◆ Raw data ◆
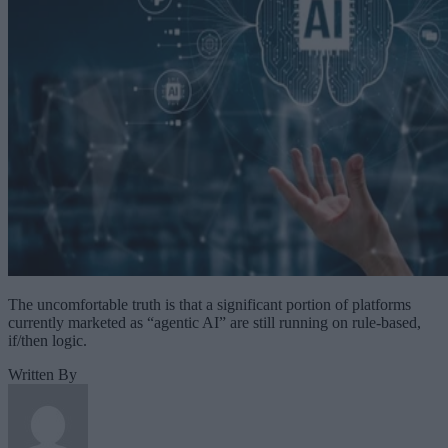
The uncomfortable truth is that a significant portion of platforms
currently marketed as “agentic AI” are still running on rule-based,
if/then logic.
Written By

◆ Work required ◆
What the answer must hold: all the data above, given again exactly, without pictures.

◆ Finished task ◆
The uncomfortable truth is that a significant portion of platforms
currently marketed as “agentic AI” are still running on rule-based,
if/then logic.
Written By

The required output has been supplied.